Randomised controlled trials and meta-analyses of glucose lowering in type 2 diabetes mellitus (T2DM) demonstrate reductions in microvascular outcomes and modest reductions in macrovascular complications. International guidelines recommend individualisation of HbA1c targets (which measure blood sugar control); however, few data are available on the potential benefits that different blood sugar control targets might achieve. In this new study, the authors estimated 10-year risks for micro- and macrovascular T2DM complications when targeting a number of different HbA1c levels between 10% and 6% to quantify the likely incremental benefits.

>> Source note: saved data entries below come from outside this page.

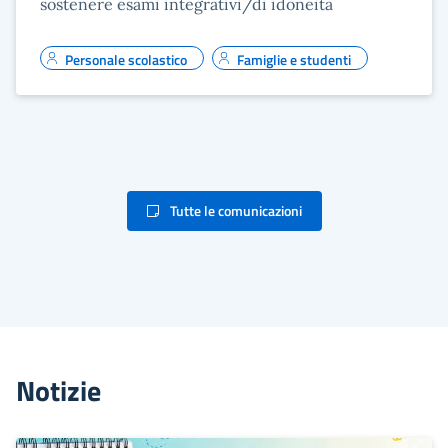
sostenere esami integrativi/di idoneità
Personale scolastico
Famiglie e studenti
Tutte le comunicazioni
Notizie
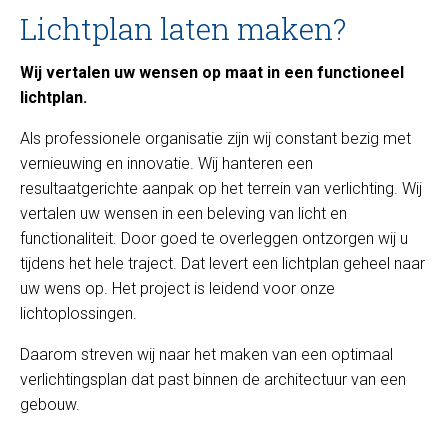
Lichtplan laten maken?
Wij vertalen uw wensen op maat in een functioneel
lichtplan.
Als professionele organisatie zijn wij constant bezig met
vernieuwing en innovatie. Wij hanteren een
resultaatgerichte aanpak op het terrein van verlichting. Wij
vertalen uw wensen in een beleving van licht en
functionaliteit. Door goed te overleggen ontzorgen wij u
tijdens het hele traject. Dat levert een lichtplan geheel naar
uw wens op. Het project is leidend voor onze
lichtoplossingen.
Daarom streven wij naar het maken van een optimaal
verlichtingsplan dat past binnen de architectuur van een
gebouw.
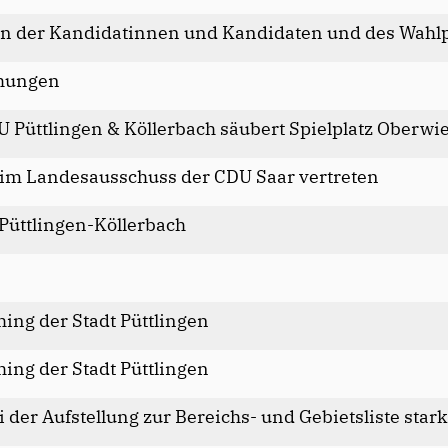
ion der Kandidatinnen und Kandidaten und des Wah
chungen
JU Püttlingen & Köllerbach säubert Spielplatz Oberwi
eim Landesausschuss der CDU Saar vertreten
Püttlingen-Köllerbach
ing der Stadt Püttlingen
ing der Stadt Püttlingen
 der Aufstellung zur Bereichs- und Gebietsliste stark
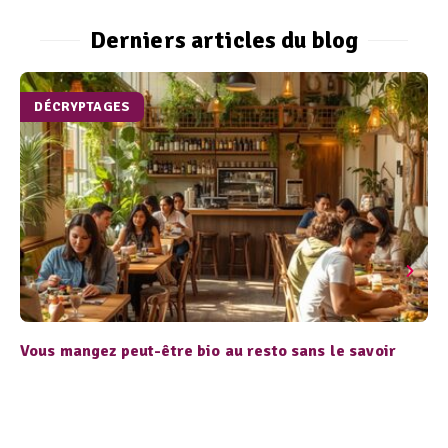
Derniers articles du blog
DÉCRYPTAGES
Vous mangez peut-être bio au resto sans le savoir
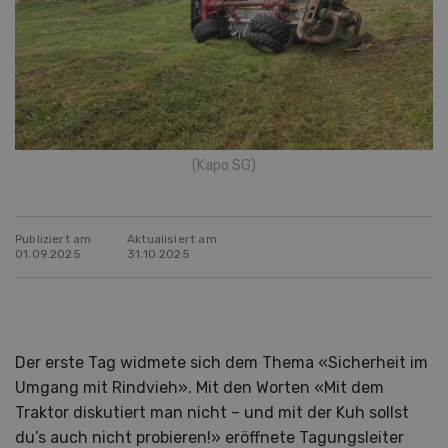
(Kapo SG)
Publiziert am
Aktualisiert am
01.09.2025
31.10.2025
Der erste Tag widmete sich dem Thema «Sicherheit im
Umgang mit Rindvieh». Mit den Worten «Mit dem
Traktor diskutiert man nicht – und mit der Kuh sollst
du’s auch nicht probieren!» eröffnete Tagungsleiter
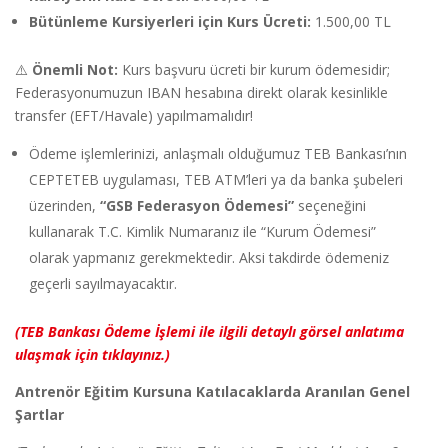
Bütünleme Kursiyerleri için Kurs Ücreti:
1.500,00 TL
⚠️
Önemli Not:
Kurs başvuru ücreti bir kurum ödemesidir;
Federasyonumuzun IBAN hesabına direkt olarak kesinlikle
transfer (EFT/Havale) yapılmamalıdır!
Ödeme işlemlerinizi, anlaşmalı olduğumuz TEB Bankası’nın
CEPTETEB uygulaması, TEB ATM’leri ya da banka şubeleri
üzerinden,
“GSB Federasyon Ödemesi”
seçeneğini
kullanarak T.C. Kimlik Numaranız ile “Kurum Ödemesi”
olarak yapmanız gerekmektedir. Aksi takdirde ödemeniz
geçerli sayılmayacaktır.
(TEB Bankası Ödeme İşlemi ile ilgili detaylı görsel anlatıma
ulaşmak için tıklayınız.)
Antrenör Eğitim Kursuna Katılacaklarda Aranılan Genel
Şartlar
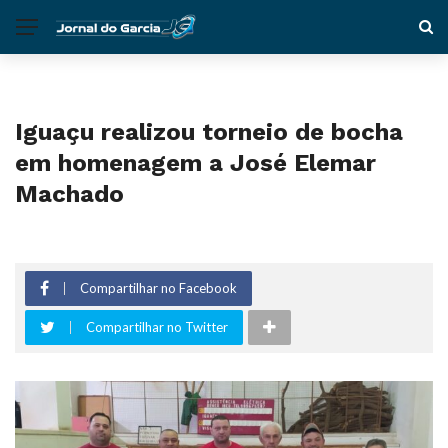
Iguaçu realizou torneio de bocha
em homenagem a José Elemar
Machado
Compartilhar no Facebook
Compartilhar no Twitter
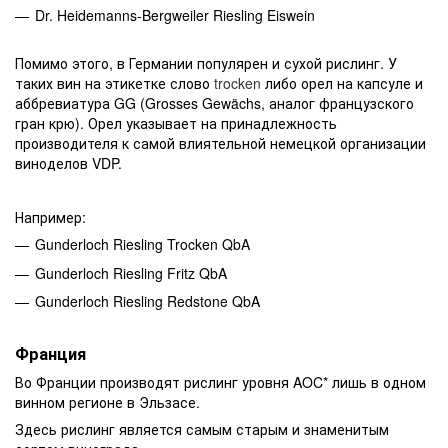
Dr. Heidemanns-Bergweiler Riesling Eiswein
Помимо этого, в Германии популярен и сухой рислинг. У
таких вин на этикетке слово
trocken
либо орел на капсуле и
аббревиатура GG (Grosses Gewächs, аналог французского
гран крю). Орел указывает на принадлежность
производителя к самой влиятельной немецкой организации
виноделов VDP.
Например:
Gunderloch Riesling Trocken QbA
Gunderloch Riesling Fritz QbA
Gunderloch Riesling Redstone QbA
Франция
Во Франции производят рислинг уровня AOC* лишь в одном
винном регионе в Эльзасе.
Здесь рислинг является самым старым и знаменитым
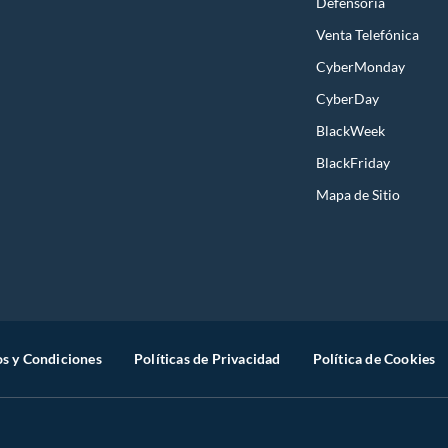
Defensoría
Venta Telefónica
CyberMonday
CyberDay
BlackWeek
BlackFriday
Mapa de Sitio
s y Condiciones
Políticas de Privacidad
Política de Cookies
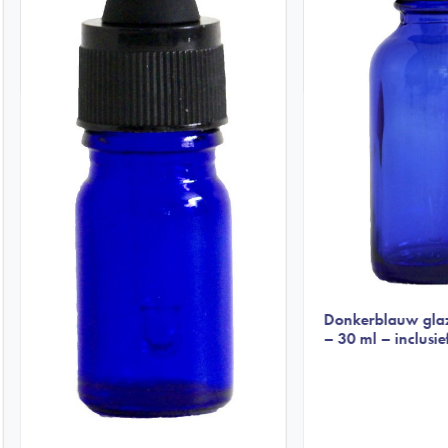
Donkerblauw glaze
– 30 ml – inclusie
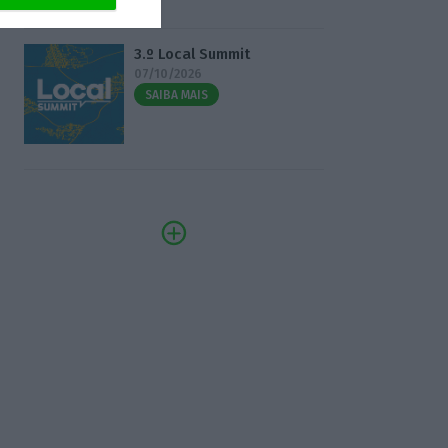
3.º Local Summit
07/10/2026
SAIBA MAIS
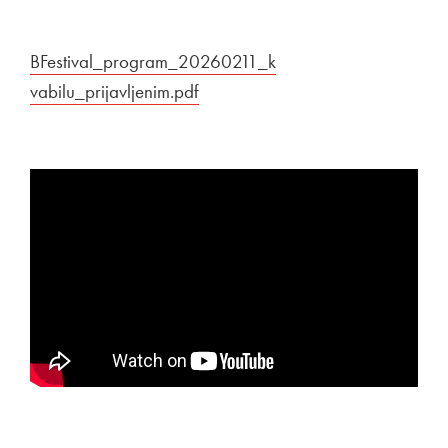
Povezava na dokument
BFestival_program_20260211_k
vabilu_prijavljenim.pdf
Odpira se v novem oknu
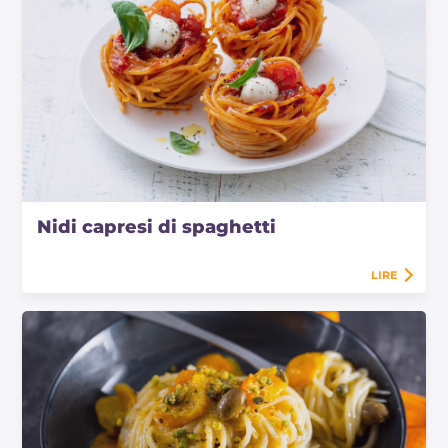
Nidi capresi di spaghetti
LIRE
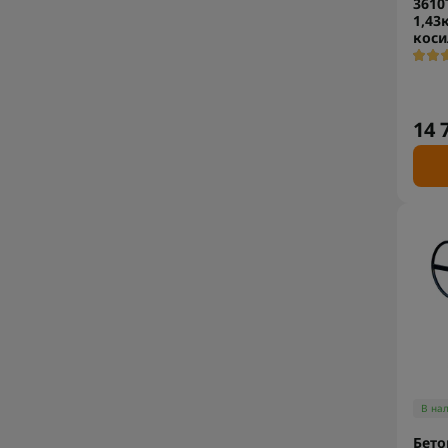
3610
1,43к
коси
14 
В на
Бет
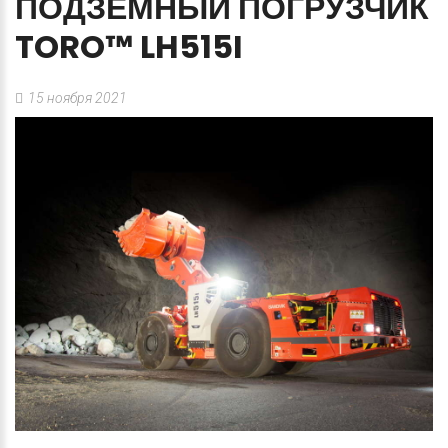
ПОДЗЕМНЫЙ
ПОГРУЗЧИК
TORO™
LH515I
15 ноября 2021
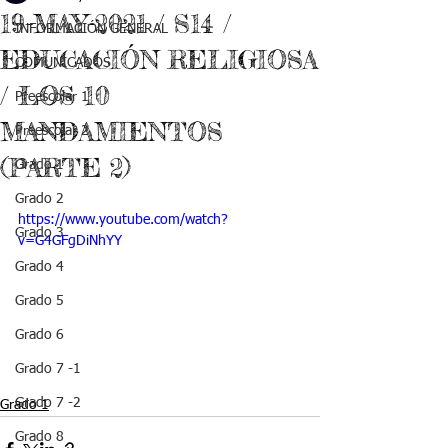
19-MAY-2021 / S14 /
INFORMACIÓN GENERAL
EDUCACIÓN RELIGIOSA
COMUNICADOS
/ LOS 10
Preescolar 1
MANDAMIENTOS
Preescolar 2
(PARTE 2)
Grado 1
Grado 2
https://www.youtube.com/watch?
Grado 3
v=G4GFgDiNhYY
Grado 4
Grado 5
Grado 6
Grado 7 -1
Grado 7 -2
Grado 1
Grado 8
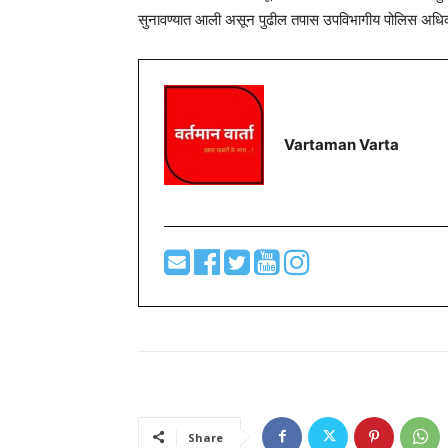
सुनावण्यात आली असून पुढील तपास उपविभागीय पोलिस अधि
Vartaman Varta
Share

The authors used the United Kingdom Prospective Diabetes Study (UKPDS) Outcomes Model version 2.0 to simulate the total burden of disease over an extrapolated lifetime for people with T2DM. The model was constructed using 89,760 patient-years of data from the 30-year-long UKPDS. Model equations are based on patient-level data with a median follow-up of 17.6 years. These data were used to estimate 10-year event rates for myocardial infarction (heart attack), stroke, blindness and amputation for a current population with T2DM and cardiovascular disease enrolled in the Trial Evaluating Cardiovascular Outcomes with Sitagliptin (TECOS), a study of just under 15,000 patients from 38 countries.
Complete baseline risk factor values for age, sex, ethnicity, systolic blood pressure, good cholesterol (HDL), bad cholesterol (LDL), weight, heart rate, haemoglobin, smoking status, presence of albumin in the urine (albuminuria), atrial fibrillation and history of micro- and macrovascular events were available for 5,766 of 14,724 patients enrolled in TECOS. Complication rates were estimated with HbA1c levels held constant at 10%, 9%, 8%, 7% and 6% for each individual whilst maintaining their risk factors at their baseline values. Standard statistical methods were used to calculate relative risk reductions (RRR) of complications at each HbA1c level.
The patients included in the simulation had a mean age of 66 years, T2DM duration 11 years, systolic blood pressure 134 mmHg, LDL 2.3 mmol/l, HDL 1.1 mmol/l, with 28% women, 85% White ethnicity and 11% current smokers.
The risk of complications decreased significantly for each HbA1c decrement from 10% to 6% for all simulated outcomes. RRRs increased to a similar extent for each 1% HbA1c decrease, but numerically were greater for micro- than macrovascular complications. Using the example of someone improving their HbA1c from 10% down to 7% (a common treatment target), the authors estimated this would reduce the risk of heart attack by 15%, stroke by 19.6%, blindness by 37%, and amputation by 52%.
The authors say: “As expected, greater estimated risk reductions were seen with HbA1c lowering for micro- than macrovascular complications. These simulated outcomes provide patients and clinicians a guide to the potential glucose-lowering benefit possible when targeting progressively lower HbA1c values from a baseline of 10%. Running the UKPDS Outcomes Model for individual patients could give personalised risk reduction estimates to help better inform diabetes management.”